# Exploring Hacker News Posts

In this project, we'll be conducting some analysis on a subset of a dataset cataloguing posts to the [Hacker News site](https://news.ycombinator.com/news).

For this analysis, we'll hone in on "Ask HN", which ask the Hacker News community for answers/opinions on a question, and "Show HN" posts, which share a project, product, or something generally interesting with the community. Some examples:
>Ask HN: How to improve my personal website? <br>
Ask HN: Am I the only one outraged by Twitter shutting down share counts? <br>
Show HN: Something pointless I made <br>
Show HN: Shanhu.io, a programming playground powered by e8vm

The key questions we intend to answer are:
* Do Ask HN or Show HN receive more comments on average?
* Do posts created at a certain time receive more comments on average?

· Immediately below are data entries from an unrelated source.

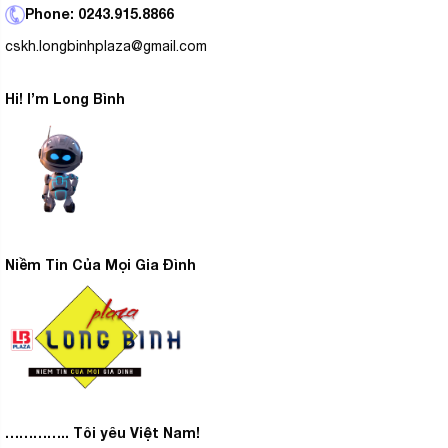
Phone: 0243.915.8866
cskh.longbinhplaza@gmail.com
Hi! I’m Long Bình
Niềm Tin Của Mọi Gia Đình
………….. Tôi yêu Việt Nam!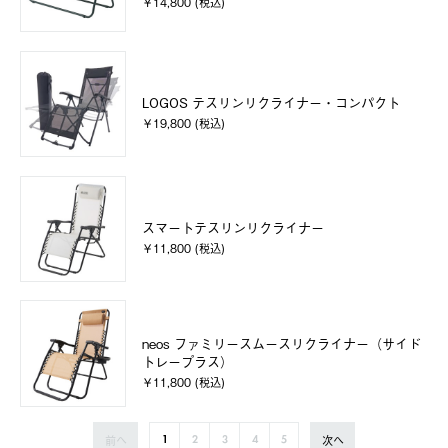
￥14,800 (税込)
LOGOS テスリンリクライナー・コンパクト
￥19,800 (税込)
スマートテスリンリクライナー
￥11,800 (税込)
neos ファミリースムースリクライナー（サイド
トレープラス）
￥11,800 (税込)
前へ
次へ
1
2
3
4
5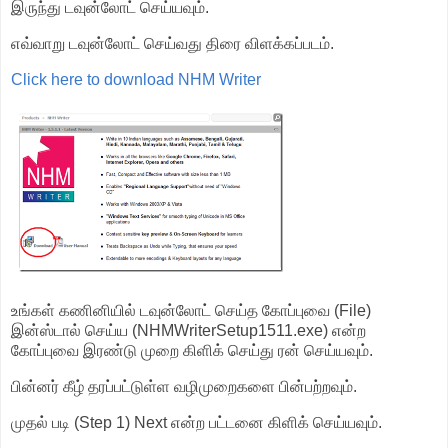
இருந்து டவுன்லோட் செய்யவும்.
எவ்வாறு டவுன்லோட் செய்வது திரை விளக்கப்படம்.
Click here to download NHM Writer
உங்கள் கணினியில் டவுன்லோட் செய்த கோப்புவை (File)
இன்ஸ்டால் செய்ய (NHMWriterSetup1511.exe) என்ற
கோப்புவை இரண்டு முறை கிளிக் செய்து ரன் செய்யவும்.
பின்னர் கீழ் தரப்பட்டுள்ள வழிமுறைகளை பின்பற்றவும்.
முதல் படி (Step 1) Next என்ற பட்டனை கிளிக் செய்யவும்.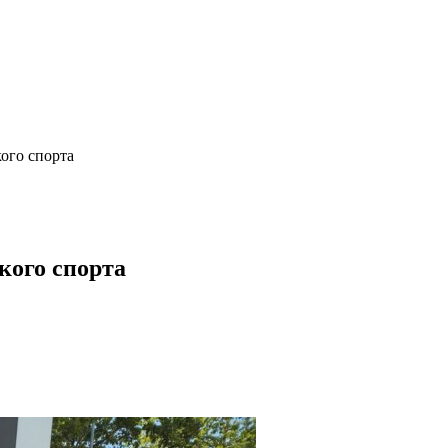
кого спорта
кого спорта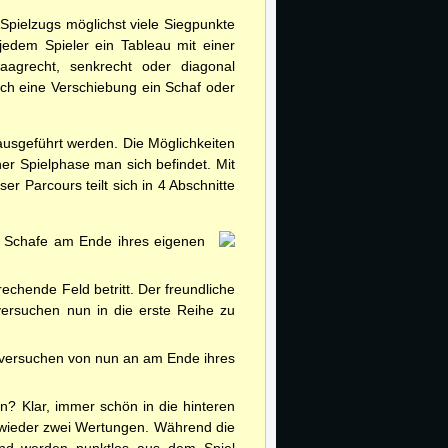
Spielzugs möglichst viele Siegpunkte
jedem Spieler ein Tableau mit einer
aagrecht, senkrecht oder diagonal
ch eine Verschiebung ein Schaf oder
ausgeführt werden. Die Möglichkeiten
her Spielphase man sich befindet. Mit
r Parcours teilt sich in 4 Abschnitte
ie Schafe am Ende ihres eigenen
echende Feld betritt. Der freundliche
ersuchen nun in die erste Reihe zu
fe versuchen von nun an am Ende ihres
? Klar, immer schön in die hinteren
s wieder zwei Wertungen. Während die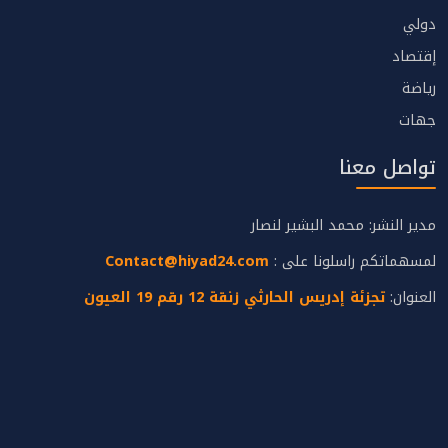
دولي
إقتصاد
رياضة
جهات
تواصل معنا
مدير النشر: محمد البشير لنصار
لمسهماتكم راسلونا على :
Contact@hiyad24.com
العنوان:
تجزئة إدريس الحارثي زنقة 12 رقم 19 العيون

The [dataset](https://www.kaggle.com/datasets/hacker-news/hacker-news-posts) we're making use of is sourced from Kaggle. Some caveats:
* we've reduced the nearly 300,000 rows to 20,000 by removing all submissions not receiving any comments, and then taking a random sample from the remainder. This will lend itself toward more relevant results and hopefully suffice for the light analysis we have planned. 
* the dataset covers only the 12 months up to September 26 2016.

Here's the description of the data (columns) from the Kaggle details:
> * title: title of the post (self explanatory)
> * url: the url of the item being linked to
> * num_points: the number of upvotes the post received
> * num_comments: the number of comments the post received
> * author: the name of the account that made the post
> * created_at: the date and time the post was made (the time zone is Eastern Time in the US)

---

## Opening and Exploring the Data

We'll begin by importing the libraries we need and reading the dataset into a list of lists


In [20]:
import csv
fhand = open('hacker_news.csv', 'r')
hn = list(csv.reader(fhand))

# Display the first five rows
print(hn[:5])

# Extract the first row of data (the dataset's headers)
headers = hn[0]
print(headers)
hn = hn[1:]
print(hn[:5])

[['id', 'title', 'url', 'num_points', 'num_comments', 'author', 'created_at'], ['12224879', 'Interactive Dynamic Video', 'http://www.interactivedynamicvideo.com/', '386', '52', 'ne0phyte', '8/4/2016 11:52'], ['10975351', 'How to Use Open Source and Shut the Fuck Up at the Same Time', 'http://hueniverse.com/2016/01/26/how-to-use-open-source-and-shut-the-fuck-up-at-the-same-time/', '39', '10', 'josep2', '1/26/2016 19:30'], ['11964716', "Florida DJs May Face Felony for April Fools' Water Joke", 'http://www.thewire.com/entertainment/2013/04/florida-djs-april-fools-water-joke/63798/', '2', '1', 'vezycash', '6/23/2016 22:20'], ['11919867', 'Technology ventures: From Idea to Enterprise', 'https://www.amazon.com/Technology-Ventures-Enterprise-Thomas-Byers/dp/0073523429', '3', '1', 'hswarna', '6/17/2016 0:01']]
['id', 'title', 'url', 'num_points', 'num_comments', 'author', 'created_at']
[['12224879', 'Interactive Dynamic Video', 'http://www.interactivedynamicvideo.com/', '386', '52', 'ne0phyte'

We'll now divide the dataset into lists for Ask HN, Show HN, and Other Posts (the remainder) for the analysis to come.

In [18]:
ask_posts = list()
show_posts = list()
other_posts = list()

for row in hn:
    title = row[1]
    if title.lower().startswith('ask hn'):
        ask_posts.append(row)
    elif title.lower().startswith('show hn'):
        show_posts.append(row)
    else:
        other_posts.append(row)
        
print('Number of Ask HN posts: {}'.format(len(ask_posts)))
print('Number of Show HN posts: {}'.format(len(show_posts)))
print('Number of Other HN posts: {}'.format(len(other_posts)))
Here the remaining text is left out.